A look of fear crossed Vigo’s face, and he quickly hid it away. “My family.”
“What happened? Did your Dad make you become a hit man?”
Vigo looked around the room as if someone might be listening. “I don’t like to talk about this stuff.”
“Like I’m going to tell somebody? I’m going to be dead soon, remember?”
“I wanted to be a standup comedian. I was pretty good, too. I got great reviews in the Catskills.”
“Why did you quit?”
“Well, my family had already set me up as a hit man. You’d be surprised how hard it is to get into this business. Like being an actor or a football player. After I’d made my bones, I began to wonder if I had any future as a comic, and well, there’s good money in whacking. Besides, dying is easy, comedy is hard.”
“So your life was planned for you by your family? That sucks, but so was mine. My mother wanted me to be a beauty queen. I was ten when I started, and every pageant, I had to stand up there and smile like I was the happiest girl in the world. I won one pageant after another, and my mother was ecstatic until I lost my chance to go to the Miss America pageant because I wouldn’t sleep with somebody. She threw me out of the house.”
“If I had known you then, I would have whacked her for you. No charge.”
“That’s sweet. For a while, though, we patched it up, until I told her I never wanted to be a beauty queen.
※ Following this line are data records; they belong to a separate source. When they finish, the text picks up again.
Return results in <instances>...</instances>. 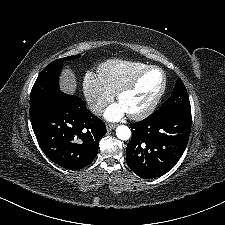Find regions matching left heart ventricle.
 Masks as SVG:
<instances>
[{"instance_id": "left-heart-ventricle-1", "label": "left heart ventricle", "mask_w": 225, "mask_h": 225, "mask_svg": "<svg viewBox=\"0 0 225 225\" xmlns=\"http://www.w3.org/2000/svg\"><path fill=\"white\" fill-rule=\"evenodd\" d=\"M162 84L158 71L150 70L139 82L136 89L125 94L119 101L127 114H136L145 109L156 96Z\"/></svg>"}]
</instances>
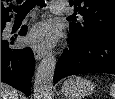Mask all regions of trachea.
I'll return each mask as SVG.
<instances>
[{
	"instance_id": "obj_1",
	"label": "trachea",
	"mask_w": 115,
	"mask_h": 99,
	"mask_svg": "<svg viewBox=\"0 0 115 99\" xmlns=\"http://www.w3.org/2000/svg\"><path fill=\"white\" fill-rule=\"evenodd\" d=\"M35 5L45 7V2L44 0H26L22 5L13 7V10L17 16H25Z\"/></svg>"
}]
</instances>
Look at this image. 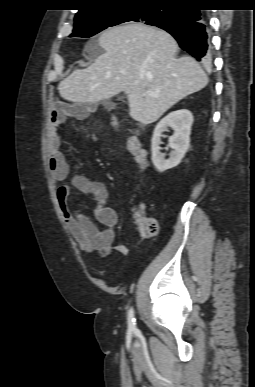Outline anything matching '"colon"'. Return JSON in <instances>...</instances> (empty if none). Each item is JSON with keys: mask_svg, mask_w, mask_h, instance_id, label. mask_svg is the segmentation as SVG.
Wrapping results in <instances>:
<instances>
[{"mask_svg": "<svg viewBox=\"0 0 255 387\" xmlns=\"http://www.w3.org/2000/svg\"><path fill=\"white\" fill-rule=\"evenodd\" d=\"M126 148L134 156L137 163L142 169H146L149 165L147 153L143 149L140 141L134 137L126 139ZM134 224L138 234L143 238H149L157 234L158 221L156 218L146 215L142 206H138L134 212Z\"/></svg>", "mask_w": 255, "mask_h": 387, "instance_id": "5ec220e1", "label": "colon"}]
</instances>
She hung up on me and we haven’t spoken since.”
“Geez. What a bitch.”
“What about your family? What would happen if you told them you didn’t want to be a hit man, that you wanted to do something else with your life? Would they have killed you?”
“They wouldn’t kill me. They’d just kill something I loved. I had this beagle pup I really loved. He used to greet me when I came in from a job and climb up in my lap. He was really great. My old man must have thought I was complaining too much because I came home one day and found him dead in the kitchen. Poisoned. What kind of sick bastard poisons a dog just to keep his kids in line?”
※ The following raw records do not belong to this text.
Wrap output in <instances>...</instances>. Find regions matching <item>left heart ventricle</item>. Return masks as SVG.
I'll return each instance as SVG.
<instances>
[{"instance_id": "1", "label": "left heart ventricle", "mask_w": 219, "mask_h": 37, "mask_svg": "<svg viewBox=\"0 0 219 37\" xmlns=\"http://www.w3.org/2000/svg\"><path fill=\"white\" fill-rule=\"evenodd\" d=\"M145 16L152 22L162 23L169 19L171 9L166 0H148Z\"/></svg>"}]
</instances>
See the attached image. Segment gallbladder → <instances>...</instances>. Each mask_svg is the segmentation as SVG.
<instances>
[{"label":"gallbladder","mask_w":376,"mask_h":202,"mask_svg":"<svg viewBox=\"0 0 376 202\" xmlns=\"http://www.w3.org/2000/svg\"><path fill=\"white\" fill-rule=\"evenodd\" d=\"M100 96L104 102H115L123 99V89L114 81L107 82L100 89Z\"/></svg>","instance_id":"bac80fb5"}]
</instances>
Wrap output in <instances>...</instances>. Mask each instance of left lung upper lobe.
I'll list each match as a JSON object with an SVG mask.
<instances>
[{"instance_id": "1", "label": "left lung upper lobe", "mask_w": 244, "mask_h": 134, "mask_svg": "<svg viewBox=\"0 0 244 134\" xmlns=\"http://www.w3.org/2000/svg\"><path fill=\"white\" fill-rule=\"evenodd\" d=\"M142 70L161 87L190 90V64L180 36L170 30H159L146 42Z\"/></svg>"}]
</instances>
“Yeah. My dad hated dogs, too. He used to shoot at them with his .22 whenever they got near the back yard,” Anna said.
“Yeah, but you got it easy. Everybody loves you, but they hate me, even my old man. Of course, he hates everybody. And I didn’t do nothing to deserve it.”
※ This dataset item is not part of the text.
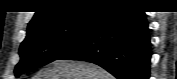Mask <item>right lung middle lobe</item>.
<instances>
[{"mask_svg": "<svg viewBox=\"0 0 177 79\" xmlns=\"http://www.w3.org/2000/svg\"><path fill=\"white\" fill-rule=\"evenodd\" d=\"M100 16L92 13L29 31L20 46L21 60L15 68V76L44 66L71 51L90 34Z\"/></svg>", "mask_w": 177, "mask_h": 79, "instance_id": "obj_1", "label": "right lung middle lobe"}]
</instances>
“Well, you do kill people.”
“Oh yeah, there’s that. But even before then, in High School. I used to ask girls out all the time, but they just made fun of me. They said I was too ugly, too mousy looking, too short, whatever. Ok, I killed five or six of them after our class reunion, but it didn’t make me feel any better.”
“If you really feel that way, why don’t you just let me off? Tell them you killed me and just let me go. I’ll leave town and you’ll never see me again.”
“Can’t do that. If I just start letting people off, somebody here and somebody there, they’d find out and they’d get sick of it. And then they’d whack me for sure. Sometimes, I just want to put a hit on myself.” He started to cry, and Anna went to him, held him, rocked him back and forth. Then she pulled away a bit, turned Vigo’s hand holding the gun around. The two struggled for a moment, and the gun went off. Anna stood and backed away as Vigo lay against the cushions, blood pumping from a hole in his chest.
“Why did you do that?” he said. “I thought we were having a moment.”
“We were,” said Anna. “I told you I’d help you any way I could, and well, this was all I could think of. Besides, there’s no way I’d go out with a guy like you.”
“Oh God,” Vigo said. “This is just like High School.”